YOUR OBJECTIVE: Skipping all images, output the listing word for word.

RECORDED DATA:
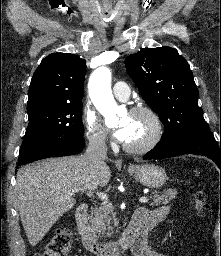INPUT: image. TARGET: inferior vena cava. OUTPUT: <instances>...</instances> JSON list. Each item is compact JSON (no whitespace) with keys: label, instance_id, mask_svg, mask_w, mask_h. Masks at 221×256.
<instances>
[{"label":"inferior vena cava","instance_id":"obj_1","mask_svg":"<svg viewBox=\"0 0 221 256\" xmlns=\"http://www.w3.org/2000/svg\"><path fill=\"white\" fill-rule=\"evenodd\" d=\"M107 156L105 137L93 135L89 137V144L84 154L86 161L92 168H101Z\"/></svg>","mask_w":221,"mask_h":256}]
</instances>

OUTPUT FOR THIS TASK:
INPUT: image. TARGET: inferior vena cava. OUTPUT: <instances>...</instances> JSON list. Each item is compact JSON (no whitespace) with keys: label, instance_id, mask_svg, mask_w, mask_h. Masks at 221×256.
<instances>
[{"label":"inferior vena cava","instance_id":"obj_1","mask_svg":"<svg viewBox=\"0 0 221 256\" xmlns=\"http://www.w3.org/2000/svg\"><path fill=\"white\" fill-rule=\"evenodd\" d=\"M107 156L105 137L93 135L89 137V144L84 154L86 161L92 168H101Z\"/></svg>","mask_w":221,"mask_h":256}]
</instances>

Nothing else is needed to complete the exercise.